--- About this task ---
Upon reaching the line containing "govorimo o nečijoj", output that line and all remaining lines exactly, through the end of the entries, and output nothing before it.

[Stored data entries]

____

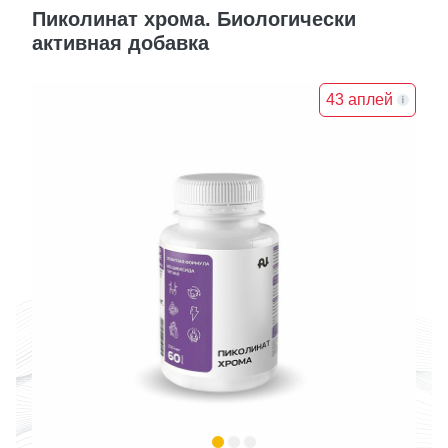
Пиколинат хрома. Биологически
активная добавка
43 аплей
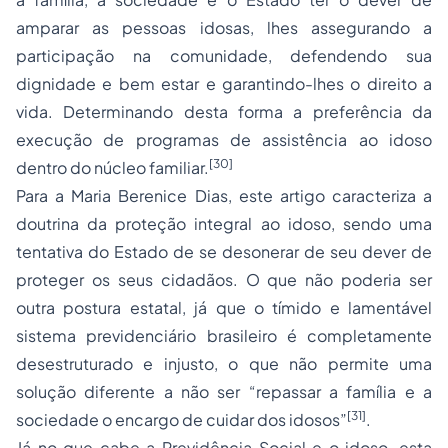
amparar as pessoas idosas, lhes assegurando a
participação na comunidade, defendendo sua
dignidade e bem estar e garantindo-lhes o direito a
vida. Determinando desta forma a preferência da
execução de programas de assistência ao idoso
[30]
dentro do núcleo familiar.
Para a Maria Berenice Dias, este artigo caracteriza a
doutrina da proteção integral ao idoso, sendo uma
tentativa do Estado de se desonerar de seu dever de
proteger os seus cidadãos. O que não poderia ser
outra postura estatal, já que o tímido e lamentável
sistema previdenciário brasileiro é completamente
desestruturado e injusto, o que não permite uma
solução diferente a não ser “repassar a família e a
[31]
sociedade o encargo de cuidar dos idosos”
.
Já no que cabe a Previdência Social e o idoso, esta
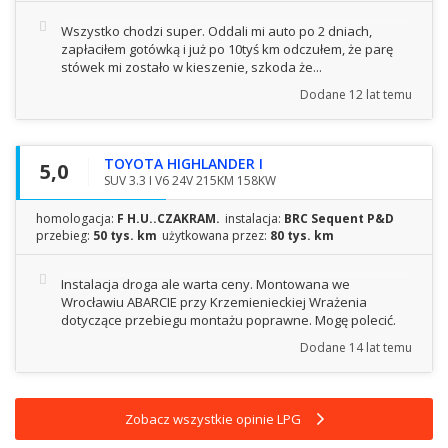
Wszystko chodzi super. Oddali mi auto po 2 dniach,
zapłaciłem gotówką i już po 10tyś km odczułem, że parę
stówek mi zostało w kieszenie, szkoda że...
Dodane
12 lat temu
TOYOTA HIGHLANDER I
5,0
SUV 3.3 I V6 24V 215KM 158KW
homologacja:
F H.U..CZAKRAM.
instalacja:
BRC Sequent P&D
przebieg:
50 tys. km
użytkowana przez:
80 tys. km
Instalacja droga ale warta ceny. Montowana we
Wrocławiu ABARCIE przy Krzemienieckiej Wrażenia
dotyczące przebiegu montażu poprawne. Mogę polecić.
Dodane
14 lat temu
Zobacz wszystkie opinie LPG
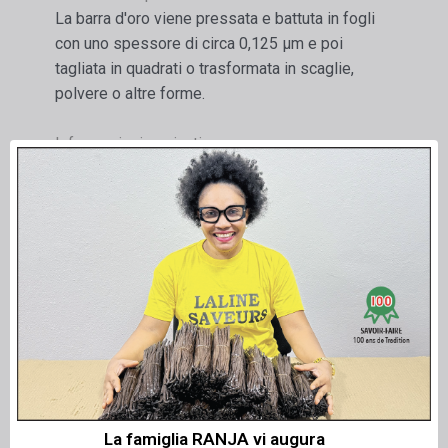
La barra d'oro viene pressata e battuta in fogli
con uno spessore di circa 0,125 µm e poi
tagliata in quadrati o trasformata in scaglie,
polvere o altre forme.
Informazioni aggiuntive
:
Il prodotto è riconosciuto come sicuro nell'UE e
registrato con il numero E 175.
Ogni prodotto ha un proprio numero di lotto
univoco.
Il prodotto è conforme alle norme CEE, le più
esigenti al mondo.
È disponibile un certificato kosher.
Le schede tecniche e di sicurezza sono
La famiglia RANJA vi augura
allegate e possono essere scaricate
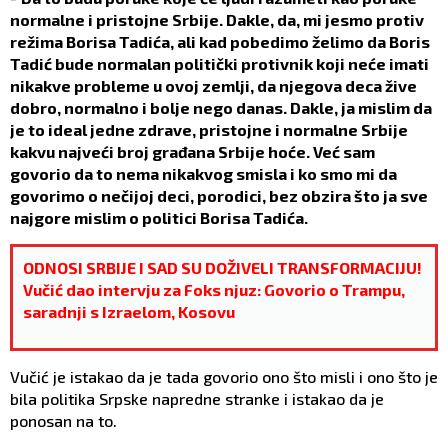
normalne i pristojne Srbije. Dakle, da, mi jesmo protiv
režima Borisa Tadića, ali kad pobedimo želimo da Boris
Tadić bude normalan politički protivnik koji neće imati
nikakve probleme u ovoj zemlji, da njegova deca žive
dobro, normalno i bolje nego danas. Dakle, ja mislim da
je to ideal jedne zdrave, pristojne i normalne Srbije
kakvu najveći broj građana Srbije hoće. Već sam
govorio da to nema nikakvog smisla i ko smo mi da
govorimo o nečijoj deci, porodici, bez obzira što ja sve
najgore mislim o politici Borisa Tadića.
ODNOSI SRBIJE I SAD SU DOŽIVELI TRANSFORMACIJU!
Vučić dao intervju za Foks njuz: Govorio o Trampu,
saradnji s Izraelom, Kosovu
Vučić je istakao da je tada govorio ono što misli i ono što je
bila politika Srpske napredne stranke i istakao da je
ponosan na to.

____

--- Result of this task ---
govorimo o nečijoj deci, porodici, bez obzira što ja sve
najgore mislim o politici Borisa Tadića.
ODNOSI SRBIJE I SAD SU DOŽIVELI TRANSFORMACIJU!
Vučić dao intervju za Foks njuz: Govorio o Trampu,
saradnji s Izraelom, Kosovu
Vučić je istakao da je tada govorio ono što misli i ono što je
bila politika Srpske napredne stranke i istakao da je
ponosan na to.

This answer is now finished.